The two of them argued that night. “Sunshine Village is like a toy for him, and someday he’ll want another toy,” Zoe said.
“You, my darling, were born jaded. When you ran the Nirvana Admissions Committee it was such a select club that on one occasion three years went by when no one got in.”
“I don’t remember that. But I do remember the lessons New York taught me. I had a ring of keys—a big key to the front door of our building, a little key to the mailbox, and two keys for the apartment door. We all knew how to hold the key ring after dark, with the biggest key sticking out between two fingers. Brass knuckles to keep the scoundrels at bay. We had to constantly look around and behind.”

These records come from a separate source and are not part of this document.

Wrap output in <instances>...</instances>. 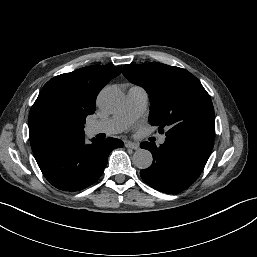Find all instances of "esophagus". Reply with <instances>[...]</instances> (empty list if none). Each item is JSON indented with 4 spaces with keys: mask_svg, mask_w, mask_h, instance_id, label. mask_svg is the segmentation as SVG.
I'll return each instance as SVG.
<instances>
[{
    "mask_svg": "<svg viewBox=\"0 0 257 257\" xmlns=\"http://www.w3.org/2000/svg\"><path fill=\"white\" fill-rule=\"evenodd\" d=\"M125 147L126 148H131V149H134V150H137L139 149V144L138 143H134V142H126L125 143Z\"/></svg>",
    "mask_w": 257,
    "mask_h": 257,
    "instance_id": "34e87169",
    "label": "esophagus"
}]
</instances>
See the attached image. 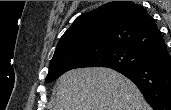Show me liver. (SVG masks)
<instances>
[{
  "label": "liver",
  "instance_id": "1",
  "mask_svg": "<svg viewBox=\"0 0 171 110\" xmlns=\"http://www.w3.org/2000/svg\"><path fill=\"white\" fill-rule=\"evenodd\" d=\"M53 110H151L137 86L115 70L73 69L57 81Z\"/></svg>",
  "mask_w": 171,
  "mask_h": 110
}]
</instances>
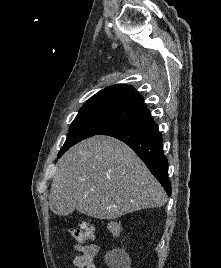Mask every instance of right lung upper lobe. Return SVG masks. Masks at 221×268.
Masks as SVG:
<instances>
[{"instance_id":"1","label":"right lung upper lobe","mask_w":221,"mask_h":268,"mask_svg":"<svg viewBox=\"0 0 221 268\" xmlns=\"http://www.w3.org/2000/svg\"><path fill=\"white\" fill-rule=\"evenodd\" d=\"M143 102L132 86L113 85L92 96L80 111H105L131 121L150 114Z\"/></svg>"}]
</instances>
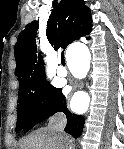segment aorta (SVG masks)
Wrapping results in <instances>:
<instances>
[{
  "mask_svg": "<svg viewBox=\"0 0 124 149\" xmlns=\"http://www.w3.org/2000/svg\"><path fill=\"white\" fill-rule=\"evenodd\" d=\"M76 57L81 59L84 64V68L87 69L90 64V53L85 46H79L76 52Z\"/></svg>",
  "mask_w": 124,
  "mask_h": 149,
  "instance_id": "1",
  "label": "aorta"
}]
</instances>
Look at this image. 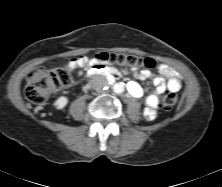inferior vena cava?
<instances>
[{"instance_id":"1","label":"inferior vena cava","mask_w":222,"mask_h":187,"mask_svg":"<svg viewBox=\"0 0 222 187\" xmlns=\"http://www.w3.org/2000/svg\"><path fill=\"white\" fill-rule=\"evenodd\" d=\"M108 82L105 77H100L95 83V89L98 93L103 92V88L107 86Z\"/></svg>"}]
</instances>
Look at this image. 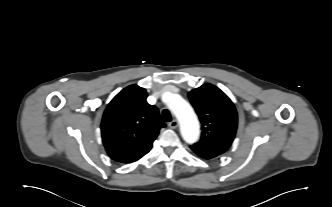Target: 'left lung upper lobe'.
I'll return each mask as SVG.
<instances>
[{
    "label": "left lung upper lobe",
    "instance_id": "5c2ea615",
    "mask_svg": "<svg viewBox=\"0 0 332 207\" xmlns=\"http://www.w3.org/2000/svg\"><path fill=\"white\" fill-rule=\"evenodd\" d=\"M201 122V139L190 146L199 154L216 157L231 146L237 129L232 101L216 86L204 84L188 94Z\"/></svg>",
    "mask_w": 332,
    "mask_h": 207
}]
</instances>
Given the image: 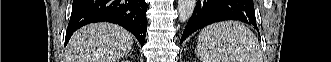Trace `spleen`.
Instances as JSON below:
<instances>
[{
  "label": "spleen",
  "mask_w": 331,
  "mask_h": 62,
  "mask_svg": "<svg viewBox=\"0 0 331 62\" xmlns=\"http://www.w3.org/2000/svg\"><path fill=\"white\" fill-rule=\"evenodd\" d=\"M196 56L201 62H259L256 36L235 21L212 24L199 33Z\"/></svg>",
  "instance_id": "obj_1"
}]
</instances>
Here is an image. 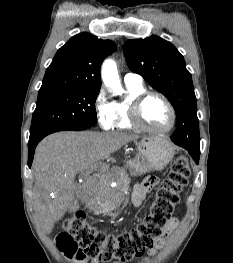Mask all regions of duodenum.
I'll return each instance as SVG.
<instances>
[{
    "instance_id": "410a0bca",
    "label": "duodenum",
    "mask_w": 233,
    "mask_h": 263,
    "mask_svg": "<svg viewBox=\"0 0 233 263\" xmlns=\"http://www.w3.org/2000/svg\"><path fill=\"white\" fill-rule=\"evenodd\" d=\"M86 207L89 210H93L96 207V201L93 197L88 196L86 199Z\"/></svg>"
}]
</instances>
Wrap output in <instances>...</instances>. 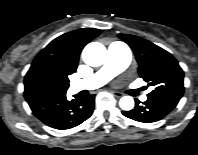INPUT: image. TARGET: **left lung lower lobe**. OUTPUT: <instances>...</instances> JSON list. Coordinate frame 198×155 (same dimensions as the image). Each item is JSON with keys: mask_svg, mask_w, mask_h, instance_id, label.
I'll list each match as a JSON object with an SVG mask.
<instances>
[{"mask_svg": "<svg viewBox=\"0 0 198 155\" xmlns=\"http://www.w3.org/2000/svg\"><path fill=\"white\" fill-rule=\"evenodd\" d=\"M179 99L170 97L149 98L139 105L136 100V106L131 111H123L122 114L132 120L151 123L161 120L171 112L178 104Z\"/></svg>", "mask_w": 198, "mask_h": 155, "instance_id": "0a47b994", "label": "left lung lower lobe"}]
</instances>
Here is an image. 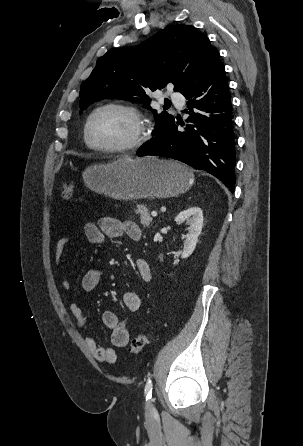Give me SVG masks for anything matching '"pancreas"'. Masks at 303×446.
<instances>
[{
	"instance_id": "pancreas-1",
	"label": "pancreas",
	"mask_w": 303,
	"mask_h": 446,
	"mask_svg": "<svg viewBox=\"0 0 303 446\" xmlns=\"http://www.w3.org/2000/svg\"><path fill=\"white\" fill-rule=\"evenodd\" d=\"M136 213L140 215V222L143 227H148L152 222L148 208L144 204L137 205Z\"/></svg>"
}]
</instances>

Even in the now-magical habitat of Sunshine Village, Zoe was still looking behind her. “I know you think this program can instill empathy and compromise, but at the bottom of it all, humans are beasts like any other, and subject to instincts that cannot ultimately be tamed,” she told William.
Her lover disagreed; he was insistent that any dissent that might arise within New China was a great opportunity. “A vaccine that makes our systems of reason stronger,” he would say.
And soon enough Tang Fei provided them with an opportunity to test their tolerance. Ming, Zoe, and William had agreed that sending Tang to prison for his sideline opium dealing wasn’t in keeping with the spirit of New China, so they gave him a chance to earn an honest living as a corporate sales director for the company’s nanochips. He traveled around the country with a vial of local soil and a sample chip.